── Supplied material
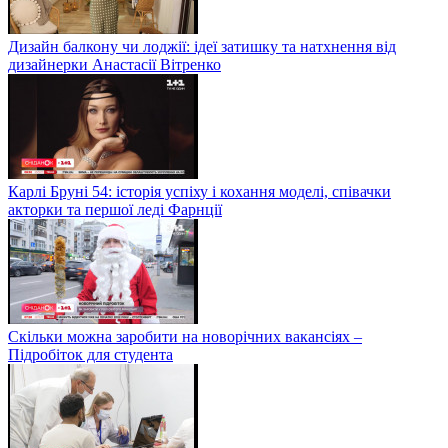
Дизайн балкону чи лоджії: ідеї затишку та натхнення від
дизайнерки Анастасії Вітренко
Карлі Бруні 54: історія успіху і кохання моделі, співачки
акторки та першої леді Фарнції
Скільки можна заробити на новорічних вакансіях –
Підробіток для студента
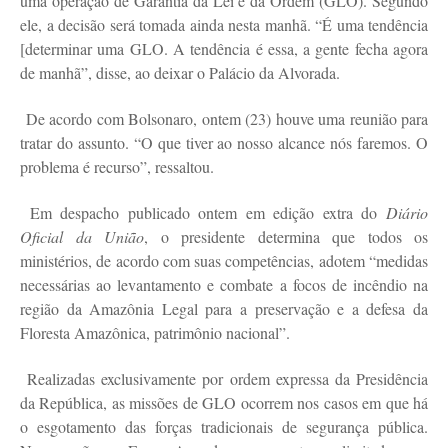
uma operação de Garantia da Lei e da Ordem (GLO). Segundo
ele, a decisão será tomada ainda nesta manhã. “É uma tendência
[determinar uma GLO. A tendência é essa, a gente fecha agora
de manhã”, disse, ao deixar o Palácio da Alvorada.
De acordo com Bolsonaro, ontem (23) houve uma reunião para
tratar do assunto. “O que tiver ao nosso alcance nós faremos. O
problema é recurso”, ressaltou.
Em despacho publicado ontem em edição extra do
Diário
Oficial da União
, o presidente determina que todos os
ministérios, de acordo com suas competências, adotem “medidas
necessárias ao levantamento e combate a focos de incêndio na
região da Amazônia Legal para a preservação e a defesa da
Floresta Amazônica, patrimônio nacional”.
Realizadas exclusivamente por ordem expressa da Presidência
da República, as missões de GLO ocorrem nos casos em que há
o esgotamento das forças tradicionais de segurança pública.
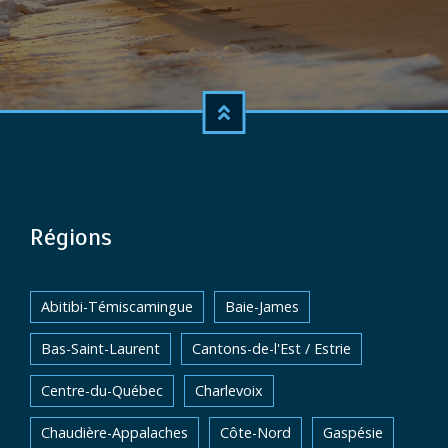
Régions
Abitibi-Témiscamingue
Baie-James
Bas-Saint-Laurent
Cantons-de-l'Est / Estrie
Centre-du-Québec
Charlevoix
Chaudière-Appalaches
Côte-Nord
Gaspésie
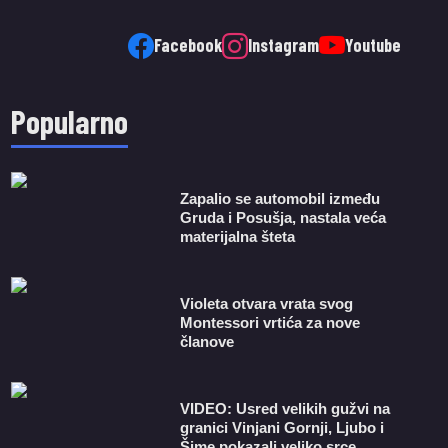
Facebook
Instagram
Youtube
Popularno
Zapalio se automobil između
Gruda i Posušja, nastala veća
materijalna šteta
Violeta otvara vrata svog
Montessori vrtića za nove
članove
VIDEO: Usred velikih gužvi na
granici Vinjani Gornji, Ljubo i
Šime pokazali veliko srce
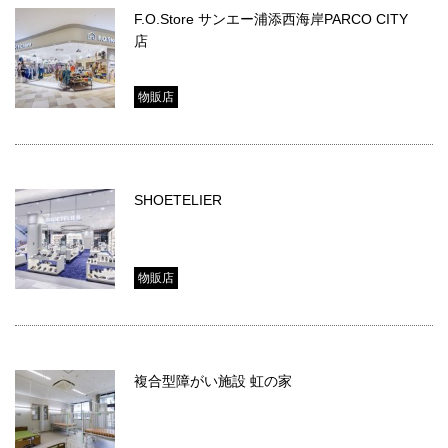
F.O.Store サンエー浦添西海岸PARCO CITY
店
物販店
SHOETELIER
物販店
複合型障がい施設 虹の家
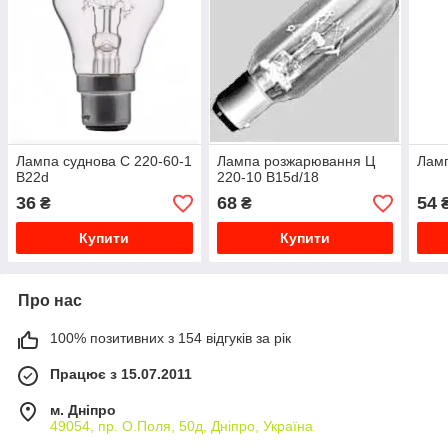
Лампа суднова С 220-60-1
Лампа розжарювання Ц
Ламп
В22d
220-10 B15d/18
36
68
54
₴
₴
Купити
Купити
Про нас
100% позитивних з 154 відгуків за рік
Працює з 15.07.2011
м. Дніпро
49054, пр. О.Поля, 50д, Дніпро, Україна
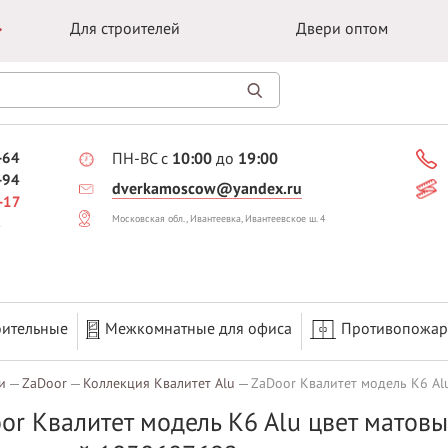
Для строителей
Двери оптом
-64
ПН-ВС с
10:00
до
19:00
-94
dverkamoscow@yandex.ru
-17
Московская обл., Ивантеевка, Ивантеевское ш. 4
оительные
Межкомнатные для офиса
Противопожа
и
ZaDoor
Коллекция Квалитет Alu
ZaDoor Квалитет модель K6 Al
or Квалитет модель K6 Alu цвет матовы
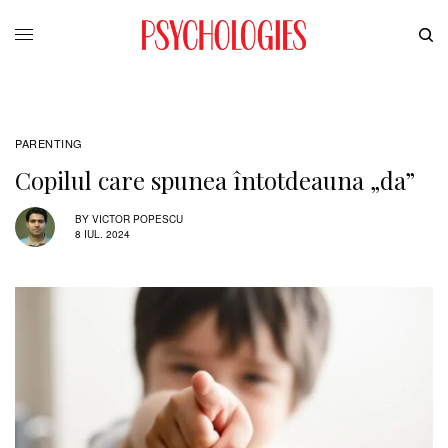
PARENTING
Copilul care spunea întotdeauna „da”
BY
VICTOR POPESCU
8 IUL. 2024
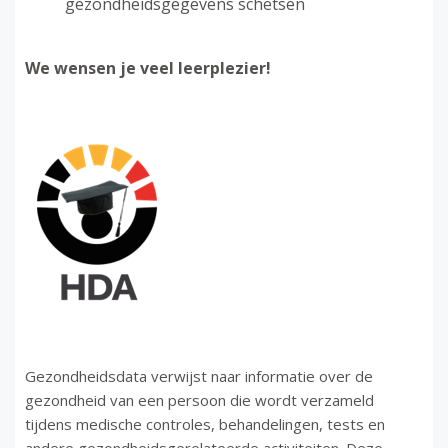
gezondheidsgegevens schetsen
We wensen je veel leerplezier!
Gezondheidsdata verwijst naar informatie over de
gezondheid van een persoon die wordt verzameld
tijdens medische controles, behandelingen, tests en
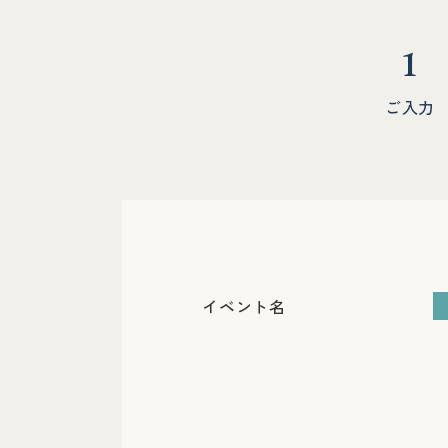
1
ご入力
イベント名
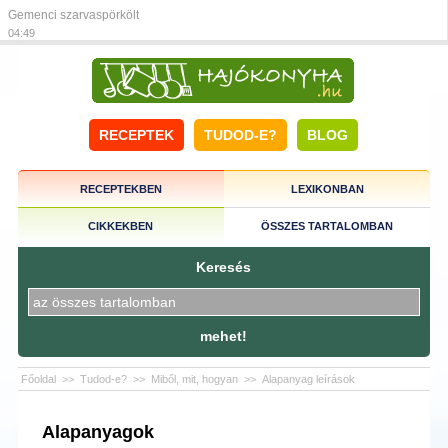
Gemenci szarvaspörkölt
04:49
RECEPTEK
TUDOD-E?
BLOG
RECEPTEKBEN
LEXIKONBAN
CIKKEKBEN
ÖSSZES TARTALOMBAN
Keresés
mehet!
Főoldal
>>
Tudod-e?
>>
Miből, mit, hogyan
>>
Alapanyag leírások
Alapanyagok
────
Retype word for word the span of lines above that begins with the line containing "Коллекция Квалитет Alu" and ends with the last line of the records; skip all pictures.

Коллекция Квалитет Alu
ZaDoor Квалитет модель K6 Al
or Квалитет модель K6 Alu цвет матовы
PARENTING
Copilul care spunea întotdeauna „da”
BY
VICTOR POPESCU
8 IUL. 2024
gezondheidsgegevens schetsen
We wensen je veel leerplezier!
Gezondheidsdata verwijst naar informatie over de
gezondheid van een persoon die wordt verzameld
tijdens medische controles, behandelingen, tests en
1
ご入力
イベント名
Gemenci szarvaspörkölt
04:49
RECEPTEK
TUDOD-E?
BLOG
RECEPTEKBEN
LEXIKONBAN
CIKKEKBEN
ÖSSZES TARTALOMBAN
Keresés
mehet!
Főoldal
>>
Tudod-e?
>>
Miből, mit, hogyan
>>
Alapanyag leírások
Alapanyagok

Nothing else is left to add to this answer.